I’m a fortunate son.
Self-reflection is often something we neglect – or perhaps I simply avoid. I’d like to give a shoutout to DCLlive for his post, “Don’t Lose Your Identity”, that got me reflecting honestly about where I am at in my own life after discovering the manosphere and principles of TRP. If I am brutally honest, I feel like a pampered failure who has squandered his inheritance in a pig’s snout.
My pride hurts. While other people I know might believe I’ve got it together, I know deep-down that I don’t.
Change is often something that must come directly from within. Family, friends, and worldview can help prod me along, but ultimately I must have the drive and ambition to lead the charge within myself. Unfortunately, I really don’t.
I discovered the manosphere a bit over 6 months ago and it’s most certainly had an effect on my life. I’ve gotten laid more, become much better at talking to girls, and have gotten them coming to me – woman want me and that’s not an egocentric statement.
I’ve gained a better understanding of attaining the kind of relationship I want, started to understand what becoming a man requires, the importance of developing and improving myself, and making use of my time – thanks to being introduced to “Minimalism” through Captain Capitalism and one of his books, “Enjoy The Decline.” Things are looking up. They also are bugging me though.
The more and more I think about it, I realize I’ve wasted alot of the time of my early 20s. I managed to get out on my own for a year and rent an apartment with my friends. Even though it was a mistake, I learned a lot. I then took a few years off school, but didn’t do much besides work.
I’m one of those lucky individuals who has free tuition because my father works at the school. (I have no debt.) That being said, I still have squandered the time, barely made an attempt to get anything more than passing grades, and essentially have been fooling around while living in my parents basement. Even the time I dedicate to homework I waste playing games, watching movies, ect.
I can pick the time and days I work because of my job at my school and I can literally work it around my class schedule. Even then, I choose not to work nearly as much as I should. I essentially have no bills, besides a phone bill and gas as my Dad has been covering my car insurance and even currently the phone bill.
How’s that for independence?
It scares me.

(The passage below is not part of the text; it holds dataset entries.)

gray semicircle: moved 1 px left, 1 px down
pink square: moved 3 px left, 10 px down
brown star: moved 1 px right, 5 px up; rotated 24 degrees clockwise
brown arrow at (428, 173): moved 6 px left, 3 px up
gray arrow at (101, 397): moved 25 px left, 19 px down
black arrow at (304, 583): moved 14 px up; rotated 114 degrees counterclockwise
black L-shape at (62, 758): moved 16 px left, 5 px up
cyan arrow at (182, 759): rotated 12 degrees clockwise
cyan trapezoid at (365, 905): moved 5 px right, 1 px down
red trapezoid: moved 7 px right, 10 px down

I don’t want to be one of those losers going into their 30s who really is still dependent on their parents.
Even when I graduate from college, which appears to be the next semester, I’ll have turned 27 in October. I don’t even know what I will do with my degree, besides be happy that it was free. I am already ashamed of the fact it will have taken me that long to graduate, besides the fact that I’ve been able to take alot of non-related degree classes allowing me to really enjoy my college experience.
Even most of my family makes comments about how long it has taken me and my uncle asks me what I plan to do when I get done with it all. I honestly don’t have a good answer to give him. This also scares me. What am I actually going to do for a career? I’m still not sure at this point.

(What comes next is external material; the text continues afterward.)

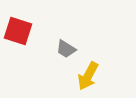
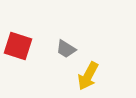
red square: moved 15 px down
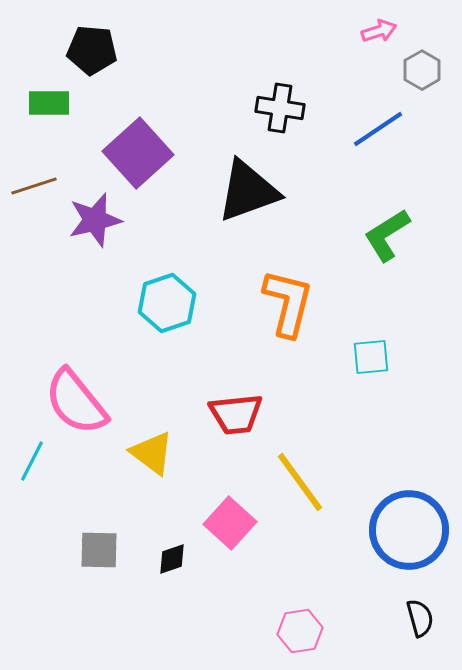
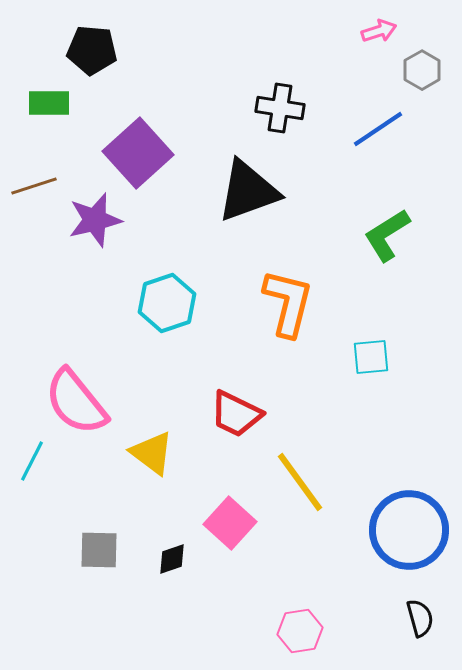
red trapezoid: rotated 32 degrees clockwise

I know I should acquire as many skills as I can at this point, but I can’t motivate myself to form any kind of ambition, despite things being handed to me on a plate. I’ve actually attempted to learn some internet coding languages, but I can’t seem to force myself past the initial steps. This even occurs when I try to learn basic video editing – I get too lazy to bother following through.
How can I actually allow myself to blow this kind of opportunity?
I barely bother to apply myself with my homework, and as I type this, I’m mightily behind in a Spanish class this semester I’ve barely applied myself to – despite actually wanting to learn Spanish.
Being brutally honest with myself, I’ve come to this conclusion: I’ve become a nasty internet cliche of everything I don’t want to be.
I need to get my shit together. Change starts from within. I want to become a real man with real responsibility – actually becoming mature. Can I motivate myself to do that? I hope to God that I can.
It’s time for me to develop a motivation mindset.